Will the limit if users running the web app script would account in this case or my(script owner) limits would apply? Can I assume that it can scale enough to meet needs of 10k+ users, provided their limits as described here are not reached? Any idea or experience related related to it?

回答1:

If you are looking for the solution of this question yet, how about this? I measured the number of concurrent connections for Web Apps using the fetchAll method which can work the asynchronous processing. The flow is as follows.

  1. Deploy Web Apps.
  2. Connect to Web Apps by the asynchronous processing. At that time, the number of workers which are the number of connections is changed.
  3. Retrieve the number of error when the results are returned from Web Apps.

Sample scripts for this experiment :

Script for client side : Google Apps Script

var workers = 10; // Number of workers
var object = [];
for (var i = 0; i < workers; i++) {
  object.push({
      "url": "https://script.google.com/macros/s/#####/exec",
      "method": "get",
      "muteHttpExceptions": true,
  });
}
var startTime = Date.now();
var res = UrlFetchApp.fetchAll(object);
var endTime = Date.now();
var elapsedTime = (endTime - startTime) / 1000;
var error = res.filter(function(e){return ~e.getContentText().indexOf("Error")});
var result = [[workers, elapsedTime, (error.length > 0 ? error.length : 0)]]; // This is imported to Spreadsheet

Script for Web Apps side :

function doGet(e) {
  if (e.parameter.key == "ok") {
    var val = JSON.stringify({
      date: new Date().getTime().toString(),
    });
    Utilities.sleep(1000);
    return ContentService.createTextOutput(val).setMimeType(ContentService.MimeType.JSON);
  } else {
    return;
  }
}

Result :

This figure shows the number of returned errors with the increase in the number of workers.

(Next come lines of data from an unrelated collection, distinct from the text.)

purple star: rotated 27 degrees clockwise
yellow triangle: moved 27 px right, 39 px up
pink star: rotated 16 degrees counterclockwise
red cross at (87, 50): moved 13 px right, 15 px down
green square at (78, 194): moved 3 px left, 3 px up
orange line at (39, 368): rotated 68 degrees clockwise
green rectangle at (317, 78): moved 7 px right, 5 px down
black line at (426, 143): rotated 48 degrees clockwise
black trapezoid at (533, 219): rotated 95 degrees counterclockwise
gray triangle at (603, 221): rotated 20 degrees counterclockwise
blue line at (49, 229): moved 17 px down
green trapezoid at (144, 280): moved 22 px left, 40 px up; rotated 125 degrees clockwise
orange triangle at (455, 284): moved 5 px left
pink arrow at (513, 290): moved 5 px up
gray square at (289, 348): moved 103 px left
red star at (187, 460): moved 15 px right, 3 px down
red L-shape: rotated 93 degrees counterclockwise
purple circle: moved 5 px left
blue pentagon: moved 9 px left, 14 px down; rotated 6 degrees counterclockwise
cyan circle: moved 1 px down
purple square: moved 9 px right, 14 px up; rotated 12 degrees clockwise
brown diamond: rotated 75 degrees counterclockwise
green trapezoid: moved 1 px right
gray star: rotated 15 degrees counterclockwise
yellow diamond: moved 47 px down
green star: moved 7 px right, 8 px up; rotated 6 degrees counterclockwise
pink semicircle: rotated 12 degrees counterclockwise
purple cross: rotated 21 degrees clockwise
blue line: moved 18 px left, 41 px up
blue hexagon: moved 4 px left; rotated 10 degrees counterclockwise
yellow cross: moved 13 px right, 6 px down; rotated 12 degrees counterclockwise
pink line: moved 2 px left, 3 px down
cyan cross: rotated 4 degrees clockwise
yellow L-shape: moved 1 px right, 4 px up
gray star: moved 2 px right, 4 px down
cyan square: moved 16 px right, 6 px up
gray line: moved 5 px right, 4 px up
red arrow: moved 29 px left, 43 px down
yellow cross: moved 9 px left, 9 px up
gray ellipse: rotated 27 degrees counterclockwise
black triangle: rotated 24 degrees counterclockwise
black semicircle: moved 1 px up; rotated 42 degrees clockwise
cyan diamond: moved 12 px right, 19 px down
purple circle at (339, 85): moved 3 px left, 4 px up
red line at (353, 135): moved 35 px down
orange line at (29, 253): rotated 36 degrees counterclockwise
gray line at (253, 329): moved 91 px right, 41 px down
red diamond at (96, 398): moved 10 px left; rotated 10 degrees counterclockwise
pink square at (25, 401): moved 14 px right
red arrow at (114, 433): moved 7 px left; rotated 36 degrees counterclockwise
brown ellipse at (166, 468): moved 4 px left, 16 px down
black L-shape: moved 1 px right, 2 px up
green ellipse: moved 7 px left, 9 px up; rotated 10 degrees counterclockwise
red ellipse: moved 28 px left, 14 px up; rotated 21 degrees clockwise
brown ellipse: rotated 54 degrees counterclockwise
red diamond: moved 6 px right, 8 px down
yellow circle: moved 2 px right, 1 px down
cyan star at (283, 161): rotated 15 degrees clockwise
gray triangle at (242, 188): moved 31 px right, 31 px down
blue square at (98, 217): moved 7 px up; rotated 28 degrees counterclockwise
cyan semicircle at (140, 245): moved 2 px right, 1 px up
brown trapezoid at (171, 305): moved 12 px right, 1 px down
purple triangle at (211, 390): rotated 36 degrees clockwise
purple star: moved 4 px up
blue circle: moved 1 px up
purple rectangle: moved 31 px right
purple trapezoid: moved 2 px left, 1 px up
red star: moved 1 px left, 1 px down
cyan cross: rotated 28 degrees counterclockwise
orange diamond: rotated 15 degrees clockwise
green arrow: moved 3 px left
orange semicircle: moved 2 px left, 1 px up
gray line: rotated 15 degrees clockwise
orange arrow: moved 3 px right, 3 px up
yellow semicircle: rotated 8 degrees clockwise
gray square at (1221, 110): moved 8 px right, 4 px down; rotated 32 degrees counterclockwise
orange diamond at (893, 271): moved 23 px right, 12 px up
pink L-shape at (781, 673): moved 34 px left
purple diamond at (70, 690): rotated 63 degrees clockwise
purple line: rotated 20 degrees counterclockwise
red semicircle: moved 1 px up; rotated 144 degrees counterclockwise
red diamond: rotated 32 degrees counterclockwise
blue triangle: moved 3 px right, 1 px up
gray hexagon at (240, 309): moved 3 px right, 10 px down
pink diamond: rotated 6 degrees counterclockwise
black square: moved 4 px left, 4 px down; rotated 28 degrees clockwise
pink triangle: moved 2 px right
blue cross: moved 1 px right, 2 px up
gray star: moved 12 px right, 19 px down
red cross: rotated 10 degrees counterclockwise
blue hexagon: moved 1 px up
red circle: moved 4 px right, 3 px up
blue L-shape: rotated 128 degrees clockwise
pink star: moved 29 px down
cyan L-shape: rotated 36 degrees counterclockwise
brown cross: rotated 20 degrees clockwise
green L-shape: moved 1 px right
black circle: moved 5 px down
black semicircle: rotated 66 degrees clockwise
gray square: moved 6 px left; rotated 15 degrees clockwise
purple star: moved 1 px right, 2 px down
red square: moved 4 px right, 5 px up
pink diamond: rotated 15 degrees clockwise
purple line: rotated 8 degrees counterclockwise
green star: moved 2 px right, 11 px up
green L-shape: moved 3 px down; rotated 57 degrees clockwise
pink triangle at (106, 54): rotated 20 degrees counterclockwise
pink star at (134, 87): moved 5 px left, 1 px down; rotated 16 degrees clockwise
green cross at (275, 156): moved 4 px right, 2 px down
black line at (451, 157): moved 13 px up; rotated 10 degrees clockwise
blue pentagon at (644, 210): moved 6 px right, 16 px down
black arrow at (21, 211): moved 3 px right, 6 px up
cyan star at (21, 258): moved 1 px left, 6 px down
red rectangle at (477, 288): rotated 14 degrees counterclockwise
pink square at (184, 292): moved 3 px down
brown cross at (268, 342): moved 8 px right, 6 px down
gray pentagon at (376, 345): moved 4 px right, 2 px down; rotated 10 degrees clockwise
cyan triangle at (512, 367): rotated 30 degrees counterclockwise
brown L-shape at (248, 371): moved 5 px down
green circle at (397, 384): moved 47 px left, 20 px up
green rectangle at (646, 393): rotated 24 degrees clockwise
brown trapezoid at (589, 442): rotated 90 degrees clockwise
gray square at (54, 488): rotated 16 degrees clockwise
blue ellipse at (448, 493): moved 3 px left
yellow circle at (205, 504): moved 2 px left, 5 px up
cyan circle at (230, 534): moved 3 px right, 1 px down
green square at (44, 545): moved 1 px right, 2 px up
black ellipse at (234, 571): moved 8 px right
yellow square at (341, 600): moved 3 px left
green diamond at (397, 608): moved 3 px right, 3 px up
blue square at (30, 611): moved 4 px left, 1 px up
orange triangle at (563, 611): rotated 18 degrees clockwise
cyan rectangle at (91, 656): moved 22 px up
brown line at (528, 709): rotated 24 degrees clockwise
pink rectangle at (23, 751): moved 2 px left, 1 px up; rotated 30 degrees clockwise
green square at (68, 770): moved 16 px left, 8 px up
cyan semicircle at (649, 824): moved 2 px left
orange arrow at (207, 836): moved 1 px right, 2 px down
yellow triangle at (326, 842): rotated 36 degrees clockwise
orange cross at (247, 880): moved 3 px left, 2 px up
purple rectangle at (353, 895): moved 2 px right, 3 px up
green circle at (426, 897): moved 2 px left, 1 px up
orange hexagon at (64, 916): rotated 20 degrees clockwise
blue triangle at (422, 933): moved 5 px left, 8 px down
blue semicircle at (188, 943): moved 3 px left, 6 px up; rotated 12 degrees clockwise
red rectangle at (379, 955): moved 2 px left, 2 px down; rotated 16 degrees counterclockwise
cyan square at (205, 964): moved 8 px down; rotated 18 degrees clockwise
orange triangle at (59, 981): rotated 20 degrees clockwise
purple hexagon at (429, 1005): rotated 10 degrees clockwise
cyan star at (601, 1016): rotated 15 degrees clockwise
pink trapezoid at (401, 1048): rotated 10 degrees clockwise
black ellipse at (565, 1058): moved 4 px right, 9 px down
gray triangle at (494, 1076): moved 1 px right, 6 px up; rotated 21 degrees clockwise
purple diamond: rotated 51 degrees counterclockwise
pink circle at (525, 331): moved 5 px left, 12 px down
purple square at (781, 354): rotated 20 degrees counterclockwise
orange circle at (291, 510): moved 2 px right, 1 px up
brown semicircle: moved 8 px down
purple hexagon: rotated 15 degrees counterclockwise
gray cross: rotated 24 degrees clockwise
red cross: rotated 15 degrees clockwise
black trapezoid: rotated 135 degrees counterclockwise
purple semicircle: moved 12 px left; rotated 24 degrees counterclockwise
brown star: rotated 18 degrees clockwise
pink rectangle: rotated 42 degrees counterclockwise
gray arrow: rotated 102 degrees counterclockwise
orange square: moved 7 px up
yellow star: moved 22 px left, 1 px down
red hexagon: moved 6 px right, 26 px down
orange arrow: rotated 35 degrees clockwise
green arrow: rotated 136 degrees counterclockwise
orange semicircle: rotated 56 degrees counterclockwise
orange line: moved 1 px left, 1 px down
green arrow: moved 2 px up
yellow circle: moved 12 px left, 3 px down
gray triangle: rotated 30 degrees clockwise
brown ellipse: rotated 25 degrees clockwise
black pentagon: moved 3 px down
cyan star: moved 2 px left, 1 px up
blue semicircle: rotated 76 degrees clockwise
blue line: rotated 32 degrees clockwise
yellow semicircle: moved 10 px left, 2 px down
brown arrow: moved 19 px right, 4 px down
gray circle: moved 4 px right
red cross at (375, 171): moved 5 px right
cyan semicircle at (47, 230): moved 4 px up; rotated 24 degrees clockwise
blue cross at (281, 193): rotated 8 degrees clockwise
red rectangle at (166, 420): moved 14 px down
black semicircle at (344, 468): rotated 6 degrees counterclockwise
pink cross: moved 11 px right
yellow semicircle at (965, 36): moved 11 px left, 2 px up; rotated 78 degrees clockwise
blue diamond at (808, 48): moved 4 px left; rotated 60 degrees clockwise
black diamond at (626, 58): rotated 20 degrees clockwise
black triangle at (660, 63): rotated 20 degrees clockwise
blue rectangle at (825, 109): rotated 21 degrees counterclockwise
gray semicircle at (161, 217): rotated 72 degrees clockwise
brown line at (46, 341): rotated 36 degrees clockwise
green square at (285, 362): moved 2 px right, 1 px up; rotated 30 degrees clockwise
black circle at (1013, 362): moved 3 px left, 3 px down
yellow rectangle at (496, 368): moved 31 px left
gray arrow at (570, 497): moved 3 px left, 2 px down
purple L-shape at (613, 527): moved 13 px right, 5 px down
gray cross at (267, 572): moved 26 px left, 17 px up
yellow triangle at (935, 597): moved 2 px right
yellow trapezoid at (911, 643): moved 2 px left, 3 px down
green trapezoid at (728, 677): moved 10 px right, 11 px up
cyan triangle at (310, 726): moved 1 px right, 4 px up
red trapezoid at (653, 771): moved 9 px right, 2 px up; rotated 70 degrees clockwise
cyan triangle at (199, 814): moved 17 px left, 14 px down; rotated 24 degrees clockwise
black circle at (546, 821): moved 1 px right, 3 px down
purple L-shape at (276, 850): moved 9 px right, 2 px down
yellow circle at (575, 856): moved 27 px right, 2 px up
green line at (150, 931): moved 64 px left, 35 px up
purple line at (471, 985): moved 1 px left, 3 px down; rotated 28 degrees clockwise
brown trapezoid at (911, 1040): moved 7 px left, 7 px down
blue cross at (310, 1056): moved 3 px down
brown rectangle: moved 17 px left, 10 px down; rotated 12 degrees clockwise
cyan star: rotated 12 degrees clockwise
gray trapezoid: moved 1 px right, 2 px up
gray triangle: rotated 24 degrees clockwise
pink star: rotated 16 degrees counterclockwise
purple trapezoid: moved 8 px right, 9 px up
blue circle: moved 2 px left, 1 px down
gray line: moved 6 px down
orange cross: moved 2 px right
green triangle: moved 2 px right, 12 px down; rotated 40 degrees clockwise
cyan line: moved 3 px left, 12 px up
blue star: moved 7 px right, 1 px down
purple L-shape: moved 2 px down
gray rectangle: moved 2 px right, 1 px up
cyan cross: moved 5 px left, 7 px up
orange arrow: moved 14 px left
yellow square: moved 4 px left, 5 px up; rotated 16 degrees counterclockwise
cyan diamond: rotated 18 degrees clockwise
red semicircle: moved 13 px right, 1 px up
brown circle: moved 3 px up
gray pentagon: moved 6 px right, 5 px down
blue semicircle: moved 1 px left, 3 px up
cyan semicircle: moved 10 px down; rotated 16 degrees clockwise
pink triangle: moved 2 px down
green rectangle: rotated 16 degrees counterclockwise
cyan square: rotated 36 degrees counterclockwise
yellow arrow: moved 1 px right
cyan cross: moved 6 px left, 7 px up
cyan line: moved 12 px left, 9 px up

From this figure, it is found that there are no errors under 30 workers, and also when the workers are more than 30, the errors are included in the returned results. The error message is Service invoked too many times in a short time: exec qps. Try Utilities.sleep(1000) between calls.. This means that the maximum effective-number of workers who connect with the concurrent access is 29 for Web Apps. If the access time of workers is separated by more than 1 second, no error occurs.

  • If Web Apps is deployed as "Execute the app as:" : Me, the scripts of Web Apps is run as owner. So the quota of owner is used.
  • If Web Apps is deployed as "Execute the app as:" : User accessing the web app, the scripts of Web Apps is run as each user. So the quota of each user is used.

Reference :

  • fetchAll method

If this was not what you want, I'm sorry.